GenAI is following a remarkably similar but accelerated trajectory. Workers in potentially disrupted fields like software development and marketing initially resisted GenAI due to perceived threats. The reality is that GenAI isn't replacing jobs — it's making them better by allowing people to work smarter, not harder. Workers who embrace GenAI as an opportunity to enhance their existing work and skill sets will have a leg up over those who fear it.

Those who were willing to embrace GenAI early are already experiencing dramatic efficiency improvements that have started to drive widespread adoption. Dev teams are finding innovative problem-solving approaches and fundamentally reshaping their workflows. In the near future, developers may spend as much time guiding AI to build solutions as they do writing code themselves. While only 24% of application developers currently consider themselves GenAI experts, this percentage will only go up as more are exposed to GenAI's tangible benefits.

From Resistance to Regulation

Early cloud adoption faced organizational resistance, with some IT leaders implementing policies prohibiting or drastically limiting the adoption of cloud services, often negating many of the potential benefits and feeding a harmful cycle of reduced velocity.
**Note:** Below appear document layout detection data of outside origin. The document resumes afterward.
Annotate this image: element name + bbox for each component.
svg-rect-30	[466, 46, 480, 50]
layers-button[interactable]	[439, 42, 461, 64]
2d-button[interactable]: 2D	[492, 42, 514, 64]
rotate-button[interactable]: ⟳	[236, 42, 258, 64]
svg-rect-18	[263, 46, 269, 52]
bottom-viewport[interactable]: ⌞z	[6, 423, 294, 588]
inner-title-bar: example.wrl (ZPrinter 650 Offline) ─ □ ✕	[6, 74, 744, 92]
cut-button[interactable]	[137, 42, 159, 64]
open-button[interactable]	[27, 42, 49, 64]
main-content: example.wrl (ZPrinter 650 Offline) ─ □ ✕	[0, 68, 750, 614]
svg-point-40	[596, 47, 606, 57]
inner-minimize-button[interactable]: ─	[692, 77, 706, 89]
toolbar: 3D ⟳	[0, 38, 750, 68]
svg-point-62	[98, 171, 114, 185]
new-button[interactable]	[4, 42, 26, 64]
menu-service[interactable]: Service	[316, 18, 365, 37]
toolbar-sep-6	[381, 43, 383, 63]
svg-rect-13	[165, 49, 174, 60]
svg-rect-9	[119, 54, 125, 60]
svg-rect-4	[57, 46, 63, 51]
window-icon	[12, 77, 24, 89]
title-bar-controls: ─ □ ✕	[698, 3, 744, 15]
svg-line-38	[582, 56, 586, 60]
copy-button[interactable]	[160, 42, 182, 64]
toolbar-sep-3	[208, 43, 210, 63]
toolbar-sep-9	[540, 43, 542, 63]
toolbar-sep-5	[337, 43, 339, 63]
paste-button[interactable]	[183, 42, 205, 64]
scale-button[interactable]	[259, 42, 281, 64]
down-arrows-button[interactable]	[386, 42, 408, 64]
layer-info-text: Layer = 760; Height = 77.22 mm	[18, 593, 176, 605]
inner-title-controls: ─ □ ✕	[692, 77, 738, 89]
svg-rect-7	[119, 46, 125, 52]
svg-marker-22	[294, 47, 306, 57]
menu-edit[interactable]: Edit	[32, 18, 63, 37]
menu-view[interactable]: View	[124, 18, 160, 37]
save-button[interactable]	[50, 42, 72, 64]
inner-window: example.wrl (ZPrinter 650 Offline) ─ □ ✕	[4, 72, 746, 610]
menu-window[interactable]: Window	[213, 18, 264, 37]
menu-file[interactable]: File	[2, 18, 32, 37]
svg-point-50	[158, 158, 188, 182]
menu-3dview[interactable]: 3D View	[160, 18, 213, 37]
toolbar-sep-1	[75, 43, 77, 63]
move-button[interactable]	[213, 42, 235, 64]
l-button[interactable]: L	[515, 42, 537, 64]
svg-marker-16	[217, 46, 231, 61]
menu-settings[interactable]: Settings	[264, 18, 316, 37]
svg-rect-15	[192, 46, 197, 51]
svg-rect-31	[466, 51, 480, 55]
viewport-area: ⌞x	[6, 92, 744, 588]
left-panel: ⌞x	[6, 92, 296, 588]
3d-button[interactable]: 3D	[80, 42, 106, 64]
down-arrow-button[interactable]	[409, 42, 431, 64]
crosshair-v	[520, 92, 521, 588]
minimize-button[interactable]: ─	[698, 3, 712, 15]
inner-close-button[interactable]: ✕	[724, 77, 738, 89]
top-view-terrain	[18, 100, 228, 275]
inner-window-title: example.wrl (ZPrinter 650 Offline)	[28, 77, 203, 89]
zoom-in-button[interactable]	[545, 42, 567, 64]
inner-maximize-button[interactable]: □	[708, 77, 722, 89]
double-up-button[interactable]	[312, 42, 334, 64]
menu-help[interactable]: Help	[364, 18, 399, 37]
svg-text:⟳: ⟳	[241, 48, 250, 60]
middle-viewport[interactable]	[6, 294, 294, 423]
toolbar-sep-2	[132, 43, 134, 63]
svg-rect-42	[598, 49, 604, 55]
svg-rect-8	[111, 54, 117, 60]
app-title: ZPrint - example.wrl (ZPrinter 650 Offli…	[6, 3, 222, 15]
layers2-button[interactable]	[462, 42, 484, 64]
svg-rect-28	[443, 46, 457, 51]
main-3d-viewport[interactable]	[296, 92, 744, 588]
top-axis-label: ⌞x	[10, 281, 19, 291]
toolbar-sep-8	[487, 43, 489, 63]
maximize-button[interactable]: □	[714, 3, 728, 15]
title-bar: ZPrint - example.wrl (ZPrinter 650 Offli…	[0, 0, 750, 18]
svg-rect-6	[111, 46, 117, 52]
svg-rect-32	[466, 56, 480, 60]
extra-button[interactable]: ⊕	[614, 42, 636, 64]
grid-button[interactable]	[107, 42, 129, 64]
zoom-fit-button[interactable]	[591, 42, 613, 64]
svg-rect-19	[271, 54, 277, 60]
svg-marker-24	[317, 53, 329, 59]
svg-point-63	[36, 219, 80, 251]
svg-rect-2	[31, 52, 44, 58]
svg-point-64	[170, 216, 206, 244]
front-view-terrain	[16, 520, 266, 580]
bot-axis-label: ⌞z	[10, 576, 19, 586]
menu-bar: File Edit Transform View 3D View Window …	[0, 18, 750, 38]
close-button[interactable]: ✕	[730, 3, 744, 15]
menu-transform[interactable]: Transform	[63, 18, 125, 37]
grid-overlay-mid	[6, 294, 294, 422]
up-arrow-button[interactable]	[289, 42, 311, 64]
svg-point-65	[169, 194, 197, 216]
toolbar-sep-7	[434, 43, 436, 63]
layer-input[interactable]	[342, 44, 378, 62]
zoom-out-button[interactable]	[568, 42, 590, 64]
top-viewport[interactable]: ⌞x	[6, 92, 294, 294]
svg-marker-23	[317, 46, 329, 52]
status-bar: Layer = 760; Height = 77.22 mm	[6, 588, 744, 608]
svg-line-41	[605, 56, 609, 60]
Engineering teams, frustrated by slow traditional infrastructure provisioning, defied these restrictions and embraced on-demand capabilities. This "shadow IT" movement further accelerated cloud acceptance as developers became advocates for API-driven infrastructure, eventually pushing resistant IT leaders to adapt or face the potential negative consequences for their business.

The adoption of GenAI has trickled upward in a remarkably similar way. Regardless of their organizational policies, many employees are using GenAI daily, and as these users repeatedly demonstrate GenAI's value, executive leadership is increasingly willing to formally invest. Just like how companies transitioned from unauthorized but prolific cloud usage to Cloud Centers of Excellence with standardized policies, organizations are now creating parallel structures for GenAI with AI ethics boards and policies that provide effective guardrails without stifling adoption.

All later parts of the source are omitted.